Business component of the project
The project is a platform intended to make collection and processing of data from various business portals automated. The support of analysis of relationships between account data from various sources is implemented in it.
The introduction of such an automated platform allows to increase the speed and efficiency of the Sales and Marketing Department, which is confirmed by the results of this platform implementation in our company. The developed application makes it possible to significantly increase the amount of information collected, the speed of collection and processing per unit of time, and also automates the analysis of relationships, which eliminates errors associated with the human factor.
The Sales and Marketing Department, which acted as the customer of the project, highly appreciated the practical value of the developed application. And the project continues to develop although its main functionality has already been implemented. The project team plans not only to implement the support of the application’s performance, but also to expand its capabilities taking into account the proposals received from the customer.
Technical description of the project
The developed application is a crawler that scans and collects data from sites containing information about potential business contacts according to predefined search parameters.
The data source for the crawler can be any business portal/social network/site that contains contact information, for example, LinkedIn, angel.co, crunchbase, etc. Data from all systems is collected, compared and processed to find duplicates, check for the availability of these records in the existing database of customers. After this the data is merged with the existing crawler database. To launch the crawler, one should configure it and specify which sites to collect information from, what information should be collected, i.e. the tuning is quite fine.
Here is an example of a crawler script. We go to angel.co, scan the list of companies with the given condition: “If a company received investments on this site, I want to see if there is a vacancy for a Java developer in its Linkedin profile. If there is such a vacancy, we add the contact data of this company to the database of potential customers.
Selenium WebDriver automation tool is used to read information from the site. Search parameters are stored in Excel files on local or cloud storage, such as Google Drive, and are loaded from the storage when the application is launched.
The application is launched on the company’s server using Jenkins, in the form of individual builds. Each build is configured taking into account the general crawler launch parameters and the selected parameters of data search on the site. After completion of the work, the crawler sends users a report on the results and Excel files containing the data read by e-mail.
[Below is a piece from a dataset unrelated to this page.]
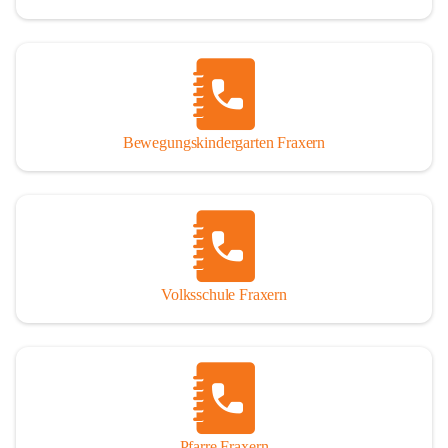
Bewegungskindergarten Fraxern
Volksschule Fraxern
Pfarre Fraxern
The general parameters for launching the application include the amount of data to be read, bot logins and passwords, the name of the file with filters, the date and time the build was launched, etc.
In the current configuration, the application performs two types of data search on the site – search for information about people and search for companies based on the vacancies they published.
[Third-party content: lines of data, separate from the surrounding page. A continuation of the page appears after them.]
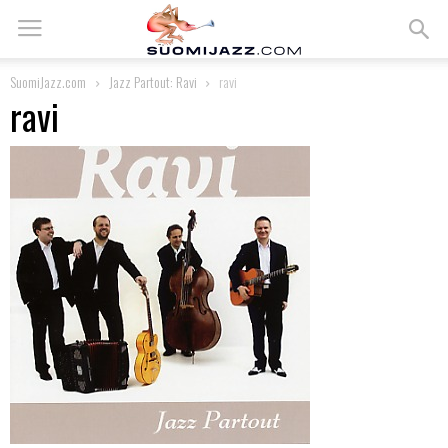
SuomiJazz.com
Jazz Partout: Ravi
ravi
ravi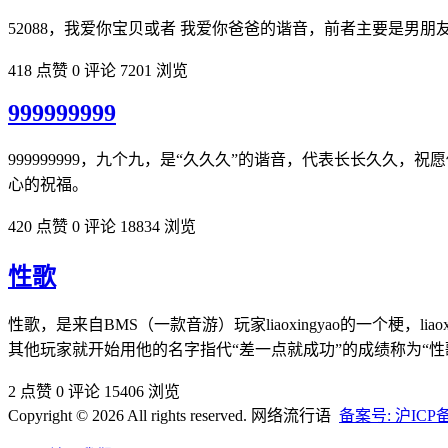
52088，我爱你宝贝或者 我爱你爸爸的谐音，前者主要是男
418 点赞
0 评论
7201 浏览
999999999
999999999，九个九，是“久久久”的谐音，代表长长久
心的祝福。
420 点赞
0 评论
18834 浏览
性歌
性歌，是来自BMS（一款音游）玩家liaoxingyao的一个梗，l
其他玩家就开始用他的名字指代“差一点就成功”的成绩称为“性
2 点赞
0 评论
15406 浏览
Copyright © 2026 All rights reserved. 网络流行语
备案号: 沪ICP备2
The system performs the following functions:
- automatic login on the site and verification of authorization;
- processing of obstacles that arise during authorization or crawler operation (captchas, verification codes, etc.);
- reading the necessary information from the obtained search results, as well as from web-pages of people and companies;
- formation and automatic sending of reading results to users by e-mail.
It is possible to launch several search queries at a time through the application (for both types of search, different regions, etc.).
The application itself starts automatically based on the specified parameters, and the user can only influence the result of its work by changing these parameters in advance.
Technologies used on the project
Frameworks, libraries: Lombok, Log4J, Selenium WebDriver, TestNG.
APIs used: Apache POI, JavaMail, Google API (Drive, GMail), REST-assured (2captcha API).
Infrastructure: Apache Subversion (SVN), Jenkins, IntelliJ IDEA.
- The work is carried out in accordance with the Scrum/Agile methodology.
- Manual testing was used on the project. This is explained in particular by the following:
- running Unit tests in parallel with the main builds can lead to exceeding the limits on the number of requests per unit of time (additional bans);
- some situations (for example, failures in site operation) cannot be reproduced to test the crawler automatically.
Identification of errors in the operation of the application is based on the study of the contents of reports and data files sent to users. When examining files, the data actually collected by the crawler and the data on the crawled site are compared.
- Portals for searching and finding business contacts are regularly updated and expand their capabilities. In this case the correct operation of the crawler requires updating from time to time. This requires the involvement of specialists, but the crawler is designed in such a way that we do not need to change a large amount of code (do a lot of refactoring) for updating. It is enough to make minor changes to certain software layers of the crawler.
- The duration of application operation can vary significantly and largely depends on the amount of data being read.
- Automation of the work of JazzTeam Sales and Marketing Department specialists was completed, which made it possible to reduce their labor costs for collecting data on potential customers by several times.
- The application is used every day by the Sales and Marketing Department. We always have access to up-to-date data on vacancies (and the companies that published them) published on various portals, which serves to search for and establish business contacts.
Company’s achievements on the project
- During the first 8 months of the crawler’s operation, the Sales and Marketing Department managed to collect and process the number of leads that exceeded the number of leads collected over the same period of time by several dozen times.
- The crawler has already helped to find several interesting partners and customers for the company, including the ones from new geographic regions.
- Thanks to a thorough study of the interface and features of operation of various portals for searching and finding business contacts, a number of tasks related to optimizing the operation of the crawler and ensuring its continuity during data reading have been successfully solved.